REQUIRED ACTION: It would help if you retyped the data exactly, leaving out the pictures.

INPUT DATA:

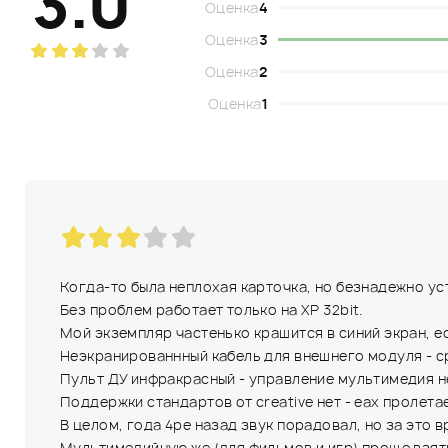
3.0
Оценка
4
Оценка
3
Оценка
2
Оценка
1
Когда-то была неплохая карточка, но безнадежно уста
Без проблем работает только на XP 32bit.
Мой экземпляр частенько крашится в синий экран, е
Неэкранированнный кабель для внешнего модуля - с
Пульт ДУ инфракрасный - управление мультимедия н
Поддержки стандартов от creative нет - eax пролетае
В целом, года 4ре назад звук порадовал, но за это 
Мультимедийную же (для фильмов и игр) проще взят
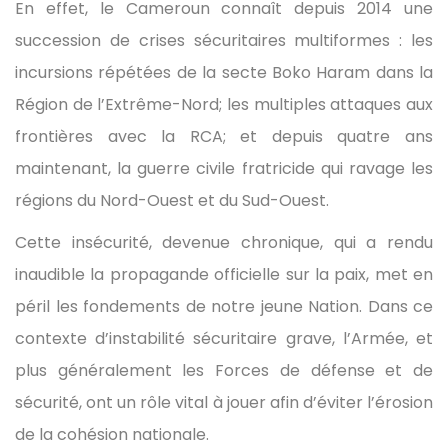
En effet, le Cameroun connaît depuis 2014 une
succession de crises sécuritaires multiformes : les
incursions répétées de la secte Boko Haram dans la
Région de l’Extrême-Nord; les multiples attaques aux
frontières avec la RCA; et depuis quatre ans
maintenant, la guerre civile fratricide qui ravage les
régions du Nord-Ouest et du Sud-Ouest.
Cette insécurité, devenue chronique, qui a rendu
inaudible la propagande officielle sur la paix, met en
péril les fondements de notre jeune Nation. Dans ce
contexte d’instabilité sécuritaire grave, l’Armée, et
plus généralement les Forces de défense et de
sécurité, ont un rôle vital à jouer afin d’éviter l’érosion
de la cohésion nationale.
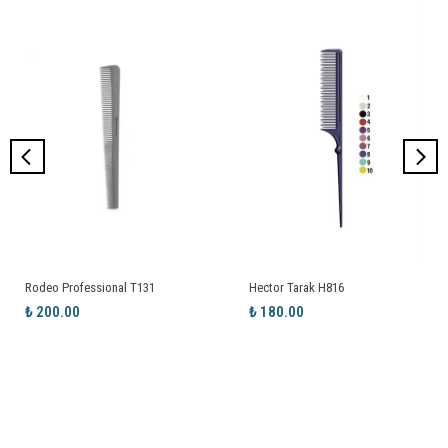
Rodeo Professional T131
Hector Tarak H816
₺ 200.00
₺ 180.00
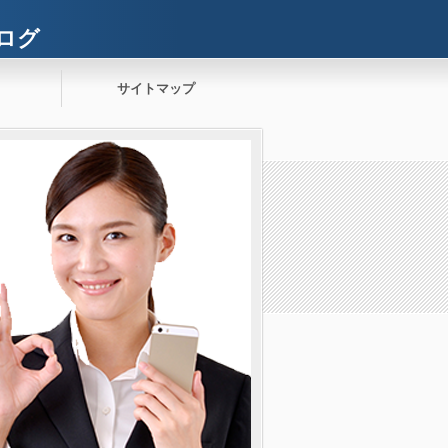
ログ
サイトマップ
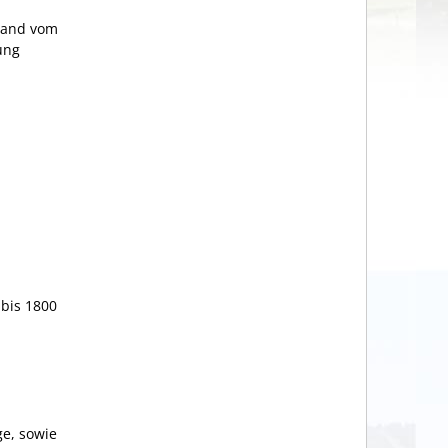
Stand vom
ung
 bis 1800
ge, sowie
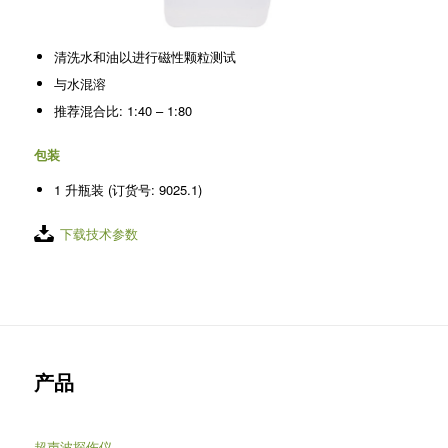
清洗水和油以进行磁性颗粒测试
与水混溶
推荐混合比: 1:40 – 1:80
包装
1 升瓶装 (订货号: 9025.1)
下载技术参数
产品
超声波探伤仪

RESPONSE:
3.0
Оценка
4
Оценка
3
Оценка
2
Оценка
1
Когда-то была неплохая карточка, но безнадежно уста
Без проблем работает только на XP 32bit.
Мой экземпляр частенько крашится в синий экран, е
Неэкранированнный кабель для внешнего модуля - с
Пульт ДУ инфракрасный - управление мультимедия н
Поддержки стандартов от creative нет - eax пролетае
В целом, года 4ре назад звук порадовал, но за это 
Мультимедийную же (для фильмов и игр) проще взят
En effet, le Cameroun connaît depuis 2014 une
succession de crises sécuritaires multiformes : les
incursions répétées de la secte Boko Haram dans la
Région de l’Extrême-Nord; les multiples attaques aux
frontières avec la RCA; et depuis quatre ans
maintenant, la guerre civile fratricide qui ravage les
régions du Nord-Ouest et du Sud-Ouest.
Cette insécurité, devenue chronique, qui a rendu
inaudible la propagande officielle sur la paix, met en
péril les fondements de notre jeune Nation. Dans ce
contexte d’instabilité sécuritaire grave, l’Armée, et
plus généralement les Forces de défense et de
sécurité, ont un rôle vital à jouer afin d’éviter l’érosion
de la cohésion nationale.
Rodeo Professional T131
Hector Tarak H816
₺ 200.00
₺ 180.00
ログ
サイトマップ
Stand vom
ung
 bis 1800
ge, sowie
清洗水和油以进行磁性颗粒测试
与水混溶
推荐混合比: 1:40 – 1:80
包装
1 升瓶装 (订货号: 9025.1)
下载技术参数
产品
超声波探伤仪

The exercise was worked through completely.